Des Canadiens revoient leurs projets de visiter certaines régions des Caraïbes à la suite d’une action militaire et de menaces des États-Unis, alors que les inquiétudes concernant une possible instabilité assombrissent les perspectives des vacanciers.

Des agences de voyages affirment que certains clients évitent ainsi Aruba et Curaçao, deux îles situées au large du Venezuela, où les États-Unis ont lancé une frappe et capturé son président il y a environ deux semaines.

« Il y a clairement une certaine inquiétude, dit Chris Lynes, directeur général de Flight Centre Travel Group Canada. Nous voyons des gens changer de destination et se tourner vers le Mexique, la Jamaïque et les destinations dominicaines. »

 

Reports et annulations

Certains voyageurs ont mis leurs voyages dans les Caraïbes sur pause ou les ont carrément annulés, la méfiance s’étendant désormais à Cuba, que Trump a également menacée.

Sal Lato, propriétaire d’une franchise Marlin Travel, a indiqué que plusieurs clients ont ainsi suspendu leurs projets de visiter la Isla Grande, la semaine dernière, après que Trump ait dit que « il n’y aura plus de pétrole ni d’argent pour Cuba. Je leur suggère fortement de conclure un accord, avant qu’il ne soit trop tard. »

Les groupes de voyageurs sur les réseaux sociaux redoublent de questions sur la sécurité ou la facilité de voyager près du Venezuela ou dans une Cuba frappée par des pannes d’électricité et des pénuries de nourriture, de carburant et de médicaments.

Plusieurs craignent que la situation ne se détériore, étant donné la dépendance du pays au pétrole vénézuélien, une bouée de sauvetage coupée le mois dernier par un blocus ordonné par Trump.

« Je viens d’annuler mes billets et je cherche une destination de remplacement, pouvait-on lire dans une publication sur la page Facebook Curaçao Travel Tips. Le conflit et l’incertitude sont un peu trop proches à mon goût, c’est tellement décevant. »

Janet Radley, qui travaille à l’agence St. Clair Travel à Toronto, a indiqué qu’elle met en garde les vacanciers en quête de soleil sur les risques d’un séjour à Cuba et recommande d’éviter Aruba, Curaçao et la voisine Bonaire.

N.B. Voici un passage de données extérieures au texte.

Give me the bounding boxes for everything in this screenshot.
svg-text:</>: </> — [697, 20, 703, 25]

« Les gens pouvaient voir certains des hélicoptères depuis la plage à Curaçao, ce serait un peu perturbant! », a-t-elle dit à propos de la frappe états-unienne contre le Venezuela, plus tôt ce mois-ci.

 

Plusieurs mois de tensions

L’attaque du 3 janvier a marqué l’aboutissement de plusieurs mois de pression croissante de la Maison-Blanche, qui avait notamment intercepté des pétroliers au large de ses côtes et mené des frappes contre des bateaux présumés liés au trafic de drogue.

Jeudi, les forces états-uniennes dans la mer des Caraïbes ont saisi un autre pétrolier sanctionné que l’administration Trump affirme être lié au Venezuela, faisant partie d’un effort plus large visant à prendre le contrôle du pétrole du pays sud-américain.

 

Les vols continuent

Néanmoins, WestJet, Air Transat et Porter Airlines indiquent que les opérations se poursuivent normalement. Air Canada a publié un avis de voyage temporaire pour le Venezuela et la région environnante, permettant des changements pour des vols à destination de 17 aéroports.

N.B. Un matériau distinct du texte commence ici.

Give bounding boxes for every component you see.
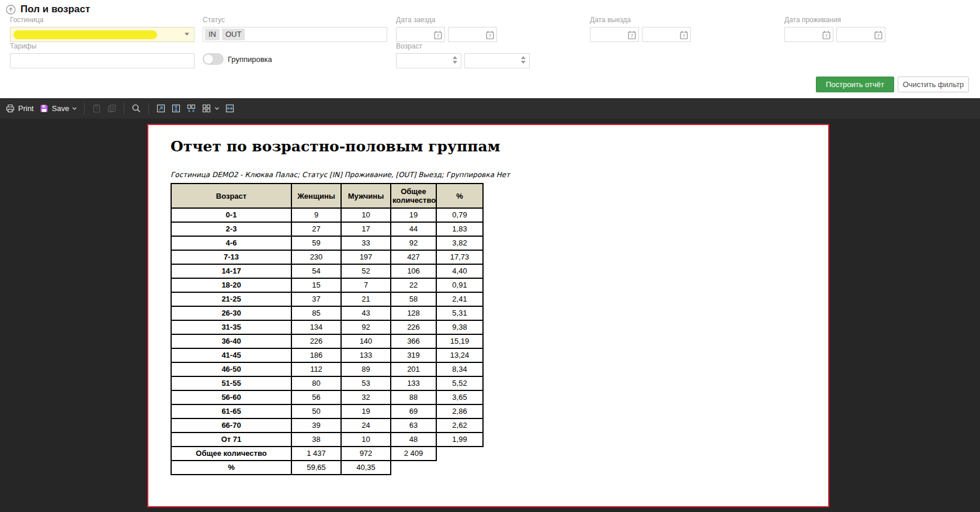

Les agents de voyages affirment que l’intérêt pour le Mexique et la Colombie — tous deux menacés d’intervention militaire par Trump ces dernières semaines — demeure fort.

La demande des Canadiens pour les vacances dans les Caraïbes a plus largement bondi, les touristes se détournant des destinations soleil américaines, particulièrement en Floride, en Arizona et en Californie, dans un contexte de guerre tarifaire en cours.

Selon la firme de données aéronautiques Cirium, les horaires des compagnies aériennes canadiennes indiquent une baisse de 15 % du volume de vols vers les États-Unis durant les trois premiers mois de cette année comparativement à 2025, alors que les voyageurs commençaient déjà à éviter un pays dont le dirigeant tenait des propos évoquant le « 51e  État » à propos de son voisin du nord.

Les vols vers l’Arizona au premier trimestre devraient chuter de plus de 20 % sur un an. Pour la Floride, la baisse approche les 19 %.